**What you are asked to do**
Take the line with "بازگشت به صفحه اصلی" as the first and the last line of the data as the end. Write out both and every line between exactly, except pictures.

**Information supplied**
******
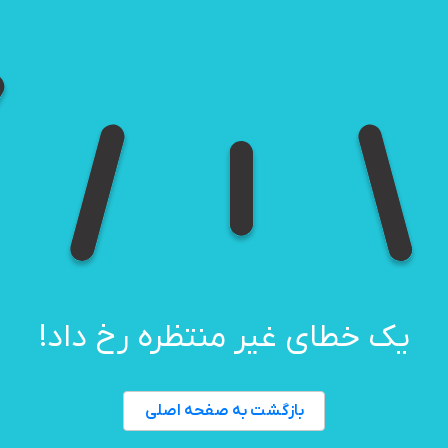
یک خطای غیر منتظره رخ داد!
بازگشت به صفحه اصلی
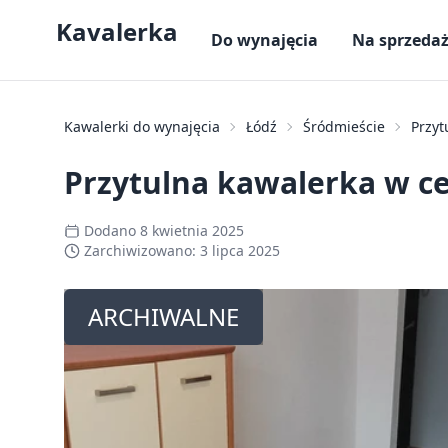
Kavalerka
Do wynajęcia
Na sprzeda
Kawalerki do wynajęcia
Łódź
Śródmieście
Przyt
Przytulna kawalerka w ce
Dodano
8 kwietnia 2025
Zarchiwizowano:
3 lipca 2025
ARCHIWALNE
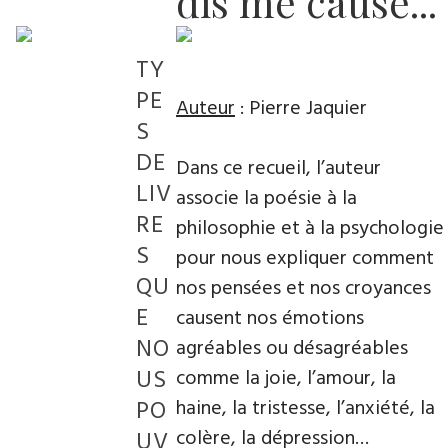
dis me cause...
TY
PE
Auteur
: Pierre Jaquier
S
DE
Dans ce recueil, l’auteur
LIV
associe la poésie à la
RE
philosophie et à la psychologie
S
pour nous expliquer comment
QU
nos pensées et nos croyances
E
causent nos émotions
NO
agréables ou désagréables
US
comme la joie, l’amour, la
PO
haine, la tristesse, l’anxiété, la
colère, la dépression…
UV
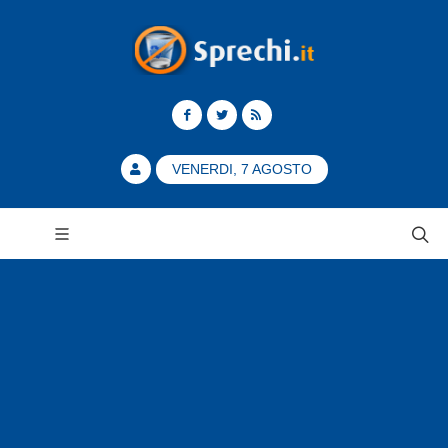
VENERDI, 7 AGOSTO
******
**Output below**
بازگشت به صفحه اصلی
Kavalerka
Do wynajęcia
Na sprzeda
Kawalerki do wynajęcia
Łódź
Śródmieście
Przyt
Przytulna kawalerka w ce
Dodano
8 kwietnia 2025
Zarchiwizowano:
3 lipca 2025
ARCHIWALNE
dis me cause...
TY
PE
Auteur
: Pierre Jaquier
S
DE
Dans ce recueil, l’auteur
LIV
associe la poésie à la
RE
philosophie et à la psychologie
S
pour nous expliquer comment
QU
nos pensées et nos croyances
E
causent nos émotions
NO
agréables ou désagréables
US
comme la joie, l’amour, la
PO
haine, la tristesse, l’anxiété, la
colère, la dépression…
UV
VENERDI, 7 AGOSTO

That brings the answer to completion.